Me sirve para asumir la responsabilidad de que atascarme y reprimirme en un estado de resignación, de victimismo y de resentimiento hacia la vida me agota, me quita la energía, disminuye mi creatividad y desalinea mis sistemas.

Asombrosamente gracias a estas valoraciones he encontrado la relación de reprimir las emociones con las afecciones del páncreas, hecho en el que me reflejo, pues hace 10 años me diagnosticaron una diabetes de tipo 2, que me sacude ante procesos de estrés.

Con todo esto me doy cuenta que no es el camino para la reinvención y que más tarde o más temprano, la resistencia comenzará a afectar a otro centros de energía como son el centro laringe, en donde ya noto síntomas, y aquí lo tengo claro, entra en juego la creatividad y el centro del control total.

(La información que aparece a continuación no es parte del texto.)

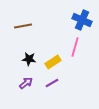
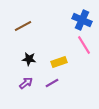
brown line: rotated 18 degrees counterclockwise
pink line: moved 9 px right, 2 px up; rotated 48 degrees counterclockwise
yellow rectangle: moved 6 px right; rotated 14 degrees clockwise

Entonces tomo conciencia y ya no me parece raro

  • Entender y reflexionar que existen acontecimientos de los cuales soy responsable y que existen otros en los que no tengo nada que ver.
  • Convertirme en observadora de mi corporalidad.
  • Escuchar mis diálogos internos y entender que gracias a ellos creo o anulo, cambiando así: los “debería” por “podré”, los “pero” por “más”… 
  • Qué conversar y compartir con otras personas como me hace sentir una situación, no son símbolos de debilidad o vulnerabilidad.
  • Entender que cuando explico y converso, que una situación me produce miedo, rabia, angustia o cualquier otra emoción no buena, todo cambia, ya nada es igual.

Estas nuevas posibilidades me llevan a buscar un propósito a reinventarme y darme cuenta que así es como puedo convertir la facticidad en posibilidad y el miedo en confianza.

Una vez que me encuentro en este proceso del “darme cuenta” entiendo el significado de conciencia de uno mismo, que no es otra que la conciencia de nuestros propios estados internos y la gestión de nuestros recursos.
Conciencia emocional: Reconocer nuestras propias emociones y sus efectos.
Valoración adecuada de uno mismo: conocer las propias fortalezas y debilidades.
Confianza en uno mismo: seguridad en la valoración que hacemos sobre nosotros mismos y sobre nuestras capacidades.

caminoComo conclusión reconozco que todos necesitamos una inspiración o motivación, unida a una serie de propósitos y compromisos:

  • Compromiso de auto-observación y auto-escucha.
  • Vigilar la coherencia.
  • Mimar mi lenguaje.
  • Reconocer mis errores.
  • Reconocer mi vulnerabilidad: valorando mis fortalezas y debilidades.
  • Pedir Ayuda: escuchar el feedback negativo y positivo me alimenta.
  • Cerrar brechas: con Amor, auto- perdón y el perdón a otros.
  • Confiar en el equipo: cuando digo equipo, me refiero al equipo humano del que me rodeo.
  • Plantearme objetivos escalables a corto plazo.
  • Premiarme, reconociéndome lo que hago bien.
  • Darme Amor para después entregarlo a otros.

Redactado por D.V.A

D.V.A. me ha permitido publicar este relato para compartirlo con todos/as ustedes.
Bellas palabras, muy buena reflexión, un trabajo intenso, un camino que se abre con muchas esperanzas e ilusiones.

Querida hermana de Alma quiero agradecer por permitirme formar parte de tu vida y acompañarte en este proceso.